### Description of the task
Quote the entries below from the line with "奥崎は、戦後社会が忘れようとしたものを、最も異様" through the line with "2022-2026 © Ваниль", both ends included, and only those lines.

Collected data
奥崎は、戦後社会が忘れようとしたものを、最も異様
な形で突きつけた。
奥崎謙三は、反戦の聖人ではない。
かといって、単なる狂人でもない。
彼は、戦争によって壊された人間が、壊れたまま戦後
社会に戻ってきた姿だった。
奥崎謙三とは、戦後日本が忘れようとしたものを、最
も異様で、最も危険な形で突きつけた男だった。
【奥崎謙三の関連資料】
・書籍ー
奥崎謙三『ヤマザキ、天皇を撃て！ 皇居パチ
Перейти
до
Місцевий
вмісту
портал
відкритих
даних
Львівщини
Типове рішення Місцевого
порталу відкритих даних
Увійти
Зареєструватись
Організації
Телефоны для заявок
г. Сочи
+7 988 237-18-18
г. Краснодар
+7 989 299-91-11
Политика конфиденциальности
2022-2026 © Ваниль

---

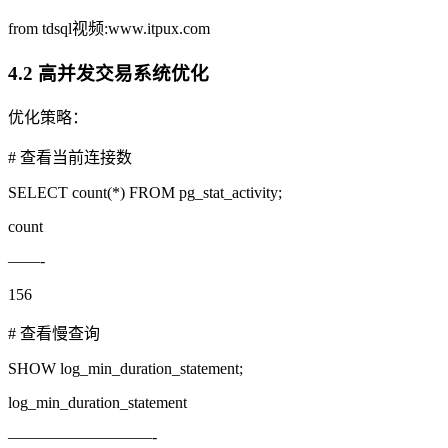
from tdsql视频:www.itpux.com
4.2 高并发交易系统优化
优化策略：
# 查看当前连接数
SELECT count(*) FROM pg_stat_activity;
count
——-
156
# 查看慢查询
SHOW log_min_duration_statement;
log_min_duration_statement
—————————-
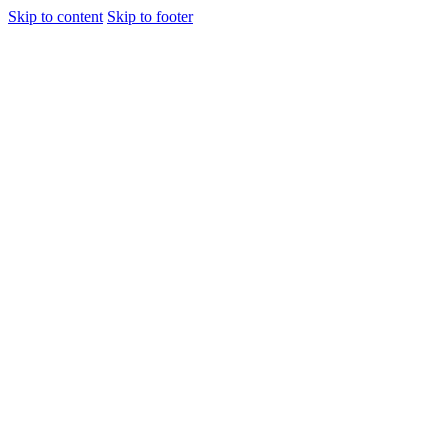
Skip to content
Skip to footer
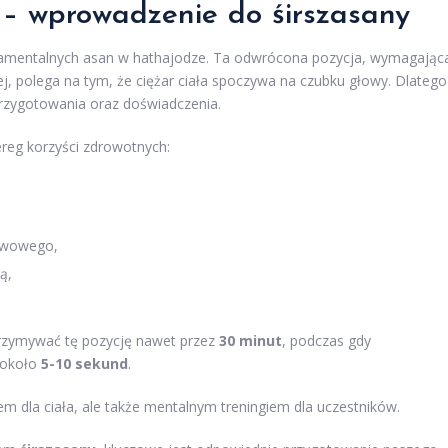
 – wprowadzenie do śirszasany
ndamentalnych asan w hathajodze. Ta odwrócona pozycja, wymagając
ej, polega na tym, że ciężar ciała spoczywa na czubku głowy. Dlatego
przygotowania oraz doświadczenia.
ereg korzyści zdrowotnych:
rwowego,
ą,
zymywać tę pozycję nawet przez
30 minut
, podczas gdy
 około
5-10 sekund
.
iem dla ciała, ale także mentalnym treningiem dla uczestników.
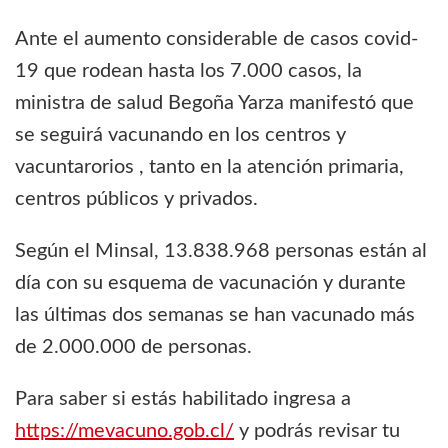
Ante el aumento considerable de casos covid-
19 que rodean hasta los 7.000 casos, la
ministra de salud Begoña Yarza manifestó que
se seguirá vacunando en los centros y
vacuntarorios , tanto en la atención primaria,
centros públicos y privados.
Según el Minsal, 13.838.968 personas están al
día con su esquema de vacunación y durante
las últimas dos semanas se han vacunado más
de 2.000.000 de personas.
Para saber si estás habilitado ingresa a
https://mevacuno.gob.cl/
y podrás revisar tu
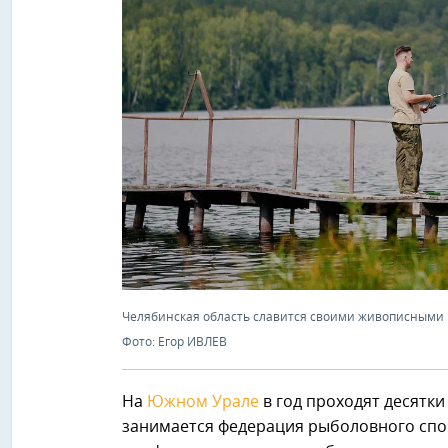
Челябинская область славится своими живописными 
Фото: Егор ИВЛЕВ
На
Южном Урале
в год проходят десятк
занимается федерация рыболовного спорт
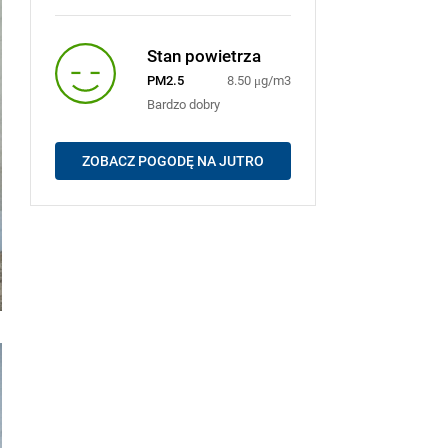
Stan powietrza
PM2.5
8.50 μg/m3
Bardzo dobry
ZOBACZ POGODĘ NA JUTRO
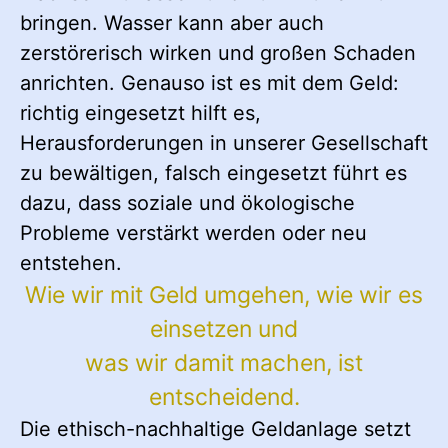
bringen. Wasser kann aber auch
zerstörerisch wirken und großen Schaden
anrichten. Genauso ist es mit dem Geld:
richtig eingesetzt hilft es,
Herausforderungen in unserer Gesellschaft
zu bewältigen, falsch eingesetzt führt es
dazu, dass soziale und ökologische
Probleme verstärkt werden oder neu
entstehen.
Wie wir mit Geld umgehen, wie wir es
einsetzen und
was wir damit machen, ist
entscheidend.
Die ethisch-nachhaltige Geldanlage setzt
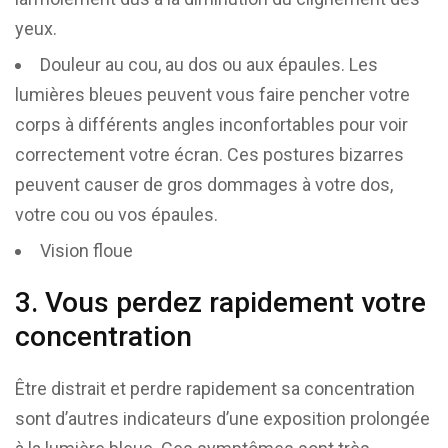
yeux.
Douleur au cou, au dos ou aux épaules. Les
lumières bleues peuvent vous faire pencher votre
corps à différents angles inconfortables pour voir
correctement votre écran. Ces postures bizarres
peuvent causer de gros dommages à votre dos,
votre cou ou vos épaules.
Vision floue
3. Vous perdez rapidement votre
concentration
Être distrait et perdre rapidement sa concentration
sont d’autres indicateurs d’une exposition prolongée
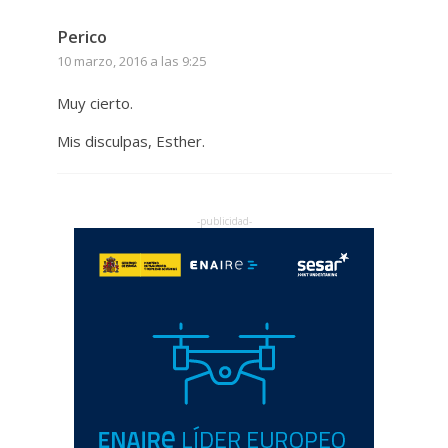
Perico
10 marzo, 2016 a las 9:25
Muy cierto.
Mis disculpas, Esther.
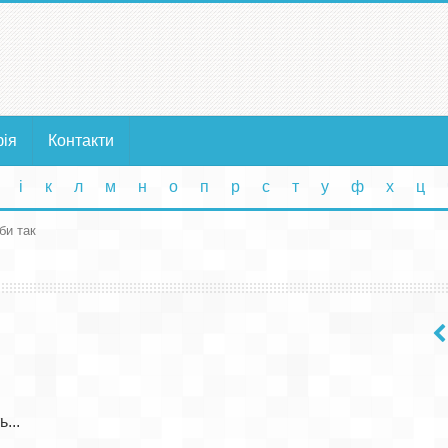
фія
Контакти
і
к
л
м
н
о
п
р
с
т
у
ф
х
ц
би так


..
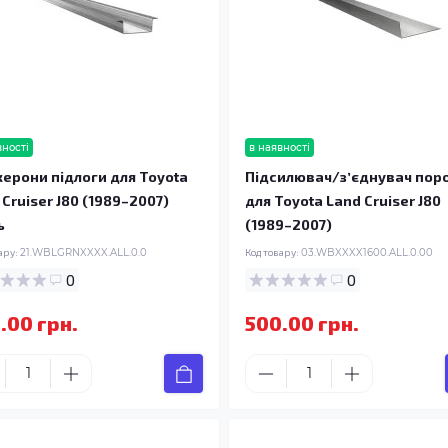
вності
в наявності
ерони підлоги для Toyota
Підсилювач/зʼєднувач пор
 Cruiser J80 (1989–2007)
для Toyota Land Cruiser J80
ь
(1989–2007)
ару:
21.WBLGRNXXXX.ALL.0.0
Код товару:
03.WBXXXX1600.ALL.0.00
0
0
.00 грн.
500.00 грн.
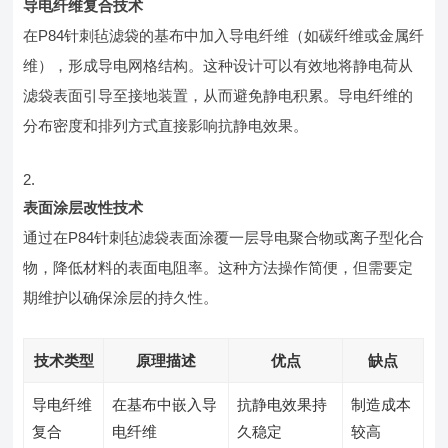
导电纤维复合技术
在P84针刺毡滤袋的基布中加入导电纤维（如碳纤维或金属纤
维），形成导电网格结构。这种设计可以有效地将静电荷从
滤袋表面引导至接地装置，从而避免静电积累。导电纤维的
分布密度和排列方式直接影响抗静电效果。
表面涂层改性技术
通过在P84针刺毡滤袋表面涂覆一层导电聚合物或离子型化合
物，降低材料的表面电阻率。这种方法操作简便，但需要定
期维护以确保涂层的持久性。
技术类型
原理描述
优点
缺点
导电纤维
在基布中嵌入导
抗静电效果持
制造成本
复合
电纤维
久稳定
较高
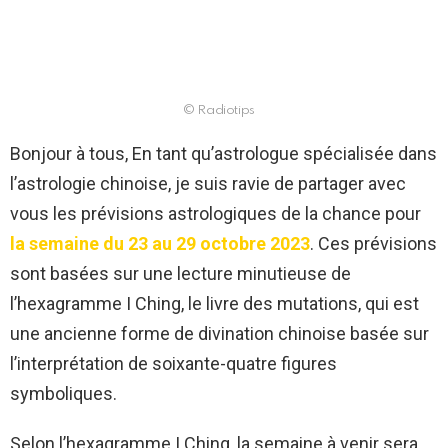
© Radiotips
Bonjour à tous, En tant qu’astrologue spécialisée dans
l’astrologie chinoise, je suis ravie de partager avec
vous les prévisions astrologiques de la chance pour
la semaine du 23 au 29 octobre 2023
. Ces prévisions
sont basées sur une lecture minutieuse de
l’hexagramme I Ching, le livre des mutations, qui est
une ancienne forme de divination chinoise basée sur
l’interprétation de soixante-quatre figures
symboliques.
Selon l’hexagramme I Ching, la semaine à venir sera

==

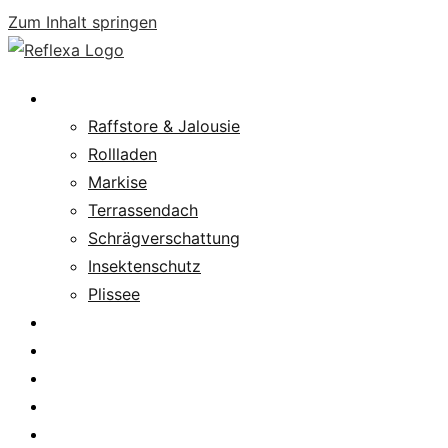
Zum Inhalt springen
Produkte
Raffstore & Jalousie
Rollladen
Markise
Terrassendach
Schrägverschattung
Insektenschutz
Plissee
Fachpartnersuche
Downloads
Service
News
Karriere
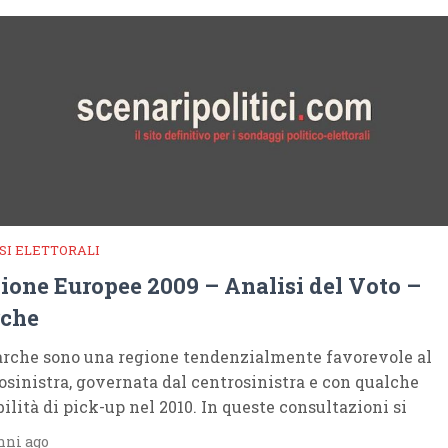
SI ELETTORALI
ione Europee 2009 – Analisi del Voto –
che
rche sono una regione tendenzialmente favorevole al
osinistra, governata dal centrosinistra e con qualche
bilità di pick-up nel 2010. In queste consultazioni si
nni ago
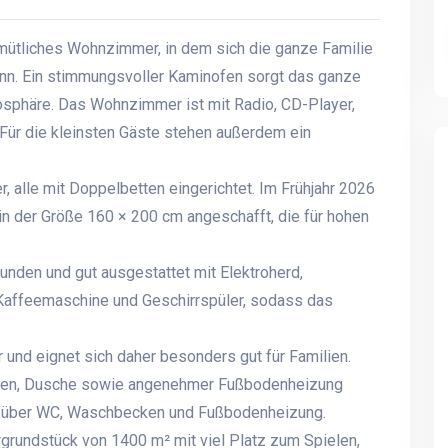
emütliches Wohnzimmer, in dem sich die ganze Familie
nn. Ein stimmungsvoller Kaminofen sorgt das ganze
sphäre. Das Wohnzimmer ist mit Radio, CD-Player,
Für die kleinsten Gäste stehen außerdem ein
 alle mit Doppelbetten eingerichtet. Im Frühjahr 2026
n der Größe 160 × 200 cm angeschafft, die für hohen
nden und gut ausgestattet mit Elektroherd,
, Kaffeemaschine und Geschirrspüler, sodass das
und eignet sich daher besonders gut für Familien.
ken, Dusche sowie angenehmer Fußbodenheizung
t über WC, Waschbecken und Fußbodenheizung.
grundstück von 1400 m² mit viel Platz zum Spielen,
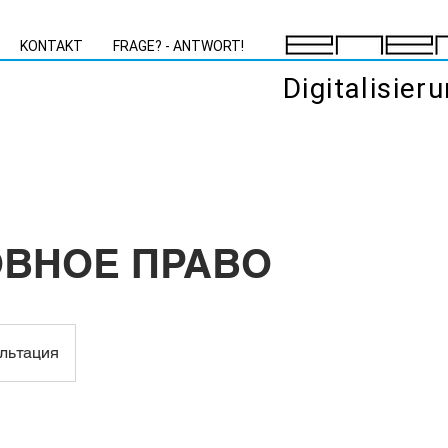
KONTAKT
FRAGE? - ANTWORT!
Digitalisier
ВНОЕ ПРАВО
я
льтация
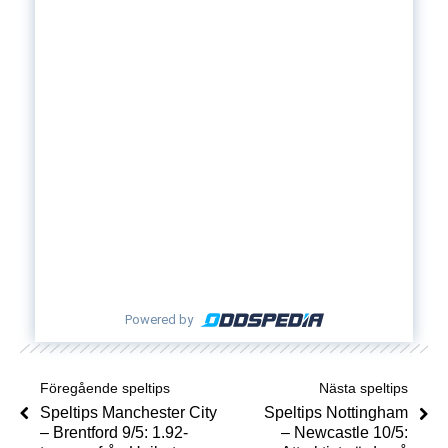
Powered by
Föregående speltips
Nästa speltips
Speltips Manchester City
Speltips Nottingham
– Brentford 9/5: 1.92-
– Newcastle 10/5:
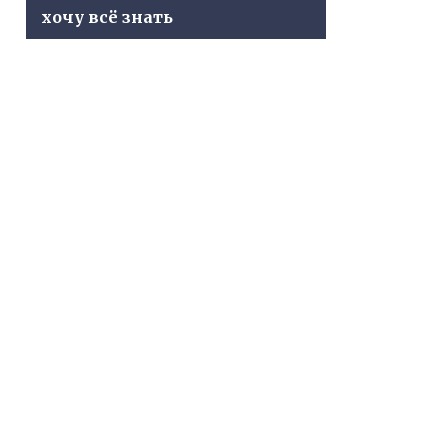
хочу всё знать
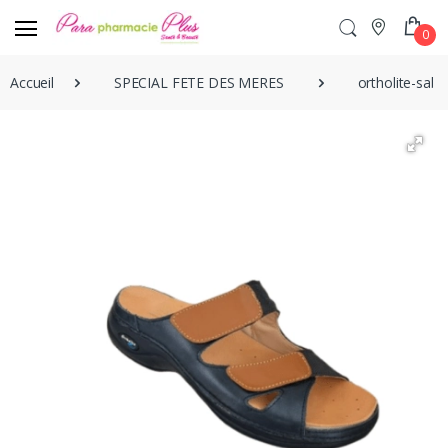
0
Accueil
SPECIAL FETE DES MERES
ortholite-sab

### Result for this exercise
奥崎は、戦後社会が忘れようとしたものを、最も異様
な形で突きつけた。
奥崎謙三は、反戦の聖人ではない。
かといって、単なる狂人でもない。
彼は、戦争によって壊された人間が、壊れたまま戦後
社会に戻ってきた姿だった。
奥崎謙三とは、戦後日本が忘れようとしたものを、最
も異様で、最も危険な形で突きつけた男だった。
【奥崎謙三の関連資料】
・書籍ー
奥崎謙三『ヤマザキ、天皇を撃て！ 皇居パチ
Перейти
до
Місцевий
вмісту
портал
відкритих
даних
Львівщини
Типове рішення Місцевого
порталу відкритих даних
Увійти
Зареєструватись
Організації
Телефоны для заявок
г. Сочи
+7 988 237-18-18
г. Краснодар
+7 989 299-91-11
Политика конфиденциальности
2022-2026 © Ваниль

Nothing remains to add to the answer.